Vista com’è finita, c’è da mangiarsi le mani. Il Chelsea di Di Matteo vince la sua prima Champions League e lascia tutti a bocca aperta: come può una squadra, fino a due mesi prima in crisi totale, arrivare fino in fondo in una competizione come questa? La risposta è semplice, banale, e così vicina che nessuno vuole dirla: grazie all’Italian Style. Uno stile tutto nostro che, esportato oramai in tutta Europa, conquista trofei in continuazione. E l’ultimo ad alzare un trofeo con l’Italian Style è proprio un nostro connazione, Roberto Di Matteo, che grazie al più classico e spudorato catennaccio all’italiana porta il Chelsea sul tetto d’Europa.

Era il 4 marzo quando Roberto Di Matteo, a seguito dell’esonero di Villas-Boas, diveniva il nuovo allenatore dei Blues. Chelsea che in questa competizione ha saputo concentrare al meglio le proprie caratteristiche tecniche su un metodo di gioco che, volenti o nolenti, continua a vincere. Vincente come il Chelsea in questa stagione contro il Napoli allo Stamford Bridge, oppure come in Portogallo contro il Benfica, o contro i campioni d’Europa in carica del Barcellona. Ed è proprio nella doppia sfida con i catalani che abbiamo assistito al più clasico dei catenacci italiani: Drogba unica punta a sfruttare a pieno ogni singolo pallone nella sua zona, con una sola parola d’ordine: sacrificio. Il Chelsea getta letteralmente il cuore oltre l’ostacolo e sbanca, dopo Barcellona, anche Monaco in una finale al cardiopalma: i Blues, Di Matteo e l’Italian Style sono campioni d’Europa.

Tutto questo non fa altro che alimentare i rimpianti europei di un Milan che, con un pizzico di fortuna e precisione sotto porta in più, poteva arrivare fino in fondo. Contro il Barcellona infatti, la qualificazione (a differenza del Chelsea) ce la siamo giocata in casa. Le due partite, quella dei Bleus e dei rossoneri, sono state identiche dal punto di vista tattico: aspettare i blaugrana nella propria metà campo e ripartire in contropiede. Tattica che, a Londra più a Milano, ha fruttato in modo superlativo: seppur lo 0-0 di San Siro potesse sembrare un buon risultato, l’1-0 dello Stamford Bridge rappresentava sicuramente una sicurezza maggiore.
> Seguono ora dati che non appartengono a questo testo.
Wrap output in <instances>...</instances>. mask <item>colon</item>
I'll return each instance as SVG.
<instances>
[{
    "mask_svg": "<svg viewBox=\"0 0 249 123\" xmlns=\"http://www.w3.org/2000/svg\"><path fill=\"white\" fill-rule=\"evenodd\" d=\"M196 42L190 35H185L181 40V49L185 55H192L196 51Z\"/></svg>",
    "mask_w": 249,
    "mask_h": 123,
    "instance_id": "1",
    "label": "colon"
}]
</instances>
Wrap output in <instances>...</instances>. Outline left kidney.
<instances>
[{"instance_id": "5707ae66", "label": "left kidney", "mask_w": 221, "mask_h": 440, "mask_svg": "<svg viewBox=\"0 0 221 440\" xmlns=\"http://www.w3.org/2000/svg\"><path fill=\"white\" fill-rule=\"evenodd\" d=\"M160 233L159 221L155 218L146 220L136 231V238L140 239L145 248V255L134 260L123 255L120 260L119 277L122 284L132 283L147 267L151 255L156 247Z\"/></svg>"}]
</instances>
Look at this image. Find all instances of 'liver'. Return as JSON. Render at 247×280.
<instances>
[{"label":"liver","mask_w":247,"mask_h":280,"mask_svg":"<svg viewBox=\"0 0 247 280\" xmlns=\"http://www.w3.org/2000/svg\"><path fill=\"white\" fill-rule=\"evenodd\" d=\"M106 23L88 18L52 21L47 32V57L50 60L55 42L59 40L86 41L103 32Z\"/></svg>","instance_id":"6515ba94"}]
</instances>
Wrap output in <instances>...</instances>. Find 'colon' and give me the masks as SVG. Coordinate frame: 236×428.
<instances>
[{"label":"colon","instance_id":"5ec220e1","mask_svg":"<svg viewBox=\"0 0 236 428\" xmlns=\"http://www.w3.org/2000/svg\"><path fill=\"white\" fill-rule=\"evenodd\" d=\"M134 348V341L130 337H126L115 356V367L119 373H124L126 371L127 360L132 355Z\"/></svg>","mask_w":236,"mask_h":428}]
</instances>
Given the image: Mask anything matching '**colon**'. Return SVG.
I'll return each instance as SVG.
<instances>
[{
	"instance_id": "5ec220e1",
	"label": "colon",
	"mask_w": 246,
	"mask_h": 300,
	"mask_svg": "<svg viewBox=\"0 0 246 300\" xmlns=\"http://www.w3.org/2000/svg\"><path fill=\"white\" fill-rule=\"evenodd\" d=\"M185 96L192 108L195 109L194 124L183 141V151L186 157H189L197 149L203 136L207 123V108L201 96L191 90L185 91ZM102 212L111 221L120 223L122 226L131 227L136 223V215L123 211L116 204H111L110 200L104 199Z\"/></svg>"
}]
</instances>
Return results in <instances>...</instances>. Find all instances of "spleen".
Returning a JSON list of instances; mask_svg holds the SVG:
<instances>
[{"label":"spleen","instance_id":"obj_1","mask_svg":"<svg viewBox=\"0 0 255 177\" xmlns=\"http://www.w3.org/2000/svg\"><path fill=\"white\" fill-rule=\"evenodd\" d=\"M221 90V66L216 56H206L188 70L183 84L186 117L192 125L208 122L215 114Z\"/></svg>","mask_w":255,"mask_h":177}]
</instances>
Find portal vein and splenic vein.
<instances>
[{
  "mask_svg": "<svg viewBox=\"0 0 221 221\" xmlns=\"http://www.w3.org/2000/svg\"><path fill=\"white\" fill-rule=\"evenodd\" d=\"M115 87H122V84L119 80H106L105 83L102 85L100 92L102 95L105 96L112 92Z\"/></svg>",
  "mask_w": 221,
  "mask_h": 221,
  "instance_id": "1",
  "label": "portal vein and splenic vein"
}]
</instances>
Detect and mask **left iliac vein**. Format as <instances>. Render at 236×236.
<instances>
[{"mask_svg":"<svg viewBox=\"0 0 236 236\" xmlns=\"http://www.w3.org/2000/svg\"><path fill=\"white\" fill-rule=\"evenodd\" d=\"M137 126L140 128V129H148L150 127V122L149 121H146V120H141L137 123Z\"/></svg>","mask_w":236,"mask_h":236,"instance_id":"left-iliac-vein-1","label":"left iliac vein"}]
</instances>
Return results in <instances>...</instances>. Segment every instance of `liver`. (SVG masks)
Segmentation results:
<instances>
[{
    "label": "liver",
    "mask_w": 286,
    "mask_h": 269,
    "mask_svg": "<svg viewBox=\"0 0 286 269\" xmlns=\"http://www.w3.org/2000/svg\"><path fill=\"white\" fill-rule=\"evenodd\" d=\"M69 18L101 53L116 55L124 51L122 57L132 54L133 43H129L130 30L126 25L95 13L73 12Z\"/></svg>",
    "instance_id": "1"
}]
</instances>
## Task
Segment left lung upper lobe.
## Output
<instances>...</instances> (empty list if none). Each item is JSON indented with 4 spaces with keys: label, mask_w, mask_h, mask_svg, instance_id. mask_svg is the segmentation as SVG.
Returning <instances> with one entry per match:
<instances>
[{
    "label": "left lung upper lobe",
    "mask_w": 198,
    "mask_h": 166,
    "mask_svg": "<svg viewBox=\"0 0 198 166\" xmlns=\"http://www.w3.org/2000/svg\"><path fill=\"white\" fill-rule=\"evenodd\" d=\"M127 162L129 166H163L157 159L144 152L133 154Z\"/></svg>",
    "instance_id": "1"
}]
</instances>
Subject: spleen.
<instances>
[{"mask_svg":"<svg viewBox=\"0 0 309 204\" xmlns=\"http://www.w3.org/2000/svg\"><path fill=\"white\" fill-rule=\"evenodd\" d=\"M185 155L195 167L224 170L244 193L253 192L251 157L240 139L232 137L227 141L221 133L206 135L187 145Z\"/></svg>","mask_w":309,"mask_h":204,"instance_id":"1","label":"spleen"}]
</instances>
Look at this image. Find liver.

Al Camp Nou, infine, ai punti Di Matteo ha battuto Allegri: Drogba terzino sinistro al momento dell’espulsione di Terry (Ibra l’avrebbe mai fatto?), con Ramires e Raul Meireles a rompere il gioco di Xavi&Co. in mezzo al campo. Risultato, Chelsea campione d’Europa e Milan a guardare la finale alla televisione.
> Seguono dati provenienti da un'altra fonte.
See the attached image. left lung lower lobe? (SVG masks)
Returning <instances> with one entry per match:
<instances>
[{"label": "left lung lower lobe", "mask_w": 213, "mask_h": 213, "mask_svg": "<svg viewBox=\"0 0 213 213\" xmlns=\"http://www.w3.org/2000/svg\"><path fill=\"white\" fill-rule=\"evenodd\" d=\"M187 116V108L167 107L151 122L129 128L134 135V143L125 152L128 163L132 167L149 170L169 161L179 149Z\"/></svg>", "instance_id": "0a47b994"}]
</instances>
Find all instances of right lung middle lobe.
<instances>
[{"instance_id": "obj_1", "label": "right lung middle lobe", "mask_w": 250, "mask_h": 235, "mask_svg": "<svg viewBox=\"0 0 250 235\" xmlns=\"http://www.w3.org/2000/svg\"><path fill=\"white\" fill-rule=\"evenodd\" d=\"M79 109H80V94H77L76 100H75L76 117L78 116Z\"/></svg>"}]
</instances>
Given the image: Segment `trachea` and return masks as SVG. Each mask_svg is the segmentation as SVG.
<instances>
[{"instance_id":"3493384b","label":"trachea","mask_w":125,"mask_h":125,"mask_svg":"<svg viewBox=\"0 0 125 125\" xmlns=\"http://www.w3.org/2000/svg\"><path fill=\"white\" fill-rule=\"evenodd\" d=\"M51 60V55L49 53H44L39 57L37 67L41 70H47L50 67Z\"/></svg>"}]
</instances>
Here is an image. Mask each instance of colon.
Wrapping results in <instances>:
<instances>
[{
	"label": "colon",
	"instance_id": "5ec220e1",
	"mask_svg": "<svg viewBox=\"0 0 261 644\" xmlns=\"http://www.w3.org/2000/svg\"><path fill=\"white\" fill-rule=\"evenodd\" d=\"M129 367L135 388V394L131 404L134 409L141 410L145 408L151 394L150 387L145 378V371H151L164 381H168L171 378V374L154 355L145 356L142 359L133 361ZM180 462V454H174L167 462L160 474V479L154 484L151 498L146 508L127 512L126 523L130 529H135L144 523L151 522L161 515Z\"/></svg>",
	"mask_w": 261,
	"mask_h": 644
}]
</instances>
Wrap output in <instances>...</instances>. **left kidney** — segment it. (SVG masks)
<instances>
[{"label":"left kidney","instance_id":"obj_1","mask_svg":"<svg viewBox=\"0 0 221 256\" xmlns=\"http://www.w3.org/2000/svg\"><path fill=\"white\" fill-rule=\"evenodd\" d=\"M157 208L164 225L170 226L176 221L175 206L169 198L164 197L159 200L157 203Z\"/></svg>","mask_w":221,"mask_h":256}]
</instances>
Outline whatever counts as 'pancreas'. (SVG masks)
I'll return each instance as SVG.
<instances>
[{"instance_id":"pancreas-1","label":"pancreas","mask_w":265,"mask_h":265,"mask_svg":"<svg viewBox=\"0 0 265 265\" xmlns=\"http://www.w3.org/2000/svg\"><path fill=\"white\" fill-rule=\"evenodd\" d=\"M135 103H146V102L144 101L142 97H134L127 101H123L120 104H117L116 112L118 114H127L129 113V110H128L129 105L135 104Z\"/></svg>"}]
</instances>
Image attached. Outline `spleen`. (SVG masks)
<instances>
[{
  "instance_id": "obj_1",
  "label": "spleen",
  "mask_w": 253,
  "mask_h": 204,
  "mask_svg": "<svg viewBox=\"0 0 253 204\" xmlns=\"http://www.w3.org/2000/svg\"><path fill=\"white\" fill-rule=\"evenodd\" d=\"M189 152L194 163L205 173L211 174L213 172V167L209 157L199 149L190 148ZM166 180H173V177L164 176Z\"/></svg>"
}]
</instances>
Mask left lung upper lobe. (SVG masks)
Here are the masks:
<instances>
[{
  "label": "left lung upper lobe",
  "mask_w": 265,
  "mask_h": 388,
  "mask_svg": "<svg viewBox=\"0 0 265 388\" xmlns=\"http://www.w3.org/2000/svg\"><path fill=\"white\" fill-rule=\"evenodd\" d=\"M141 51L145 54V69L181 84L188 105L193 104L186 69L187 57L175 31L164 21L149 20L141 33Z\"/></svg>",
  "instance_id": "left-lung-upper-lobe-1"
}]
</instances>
Avremmo dovuto (e dovevamo) provarci di più. Perchè vista com’è finita, a quest’ora ipotizzare le prime pagine dei giornali tutte dipinte di rossoneri non è utopia. Coraggio, spirito di sacrificio e soprattuto lo stile italiano: ecco le caratteristiche perfetta di una squadra campione d’Europa. Non farà spettacolo, non sarà all’altezza del prestigioso scenario europeo, ma il caro vecchio catenaccio all’italiana, ancora una volta, ha messo tutti a tacere.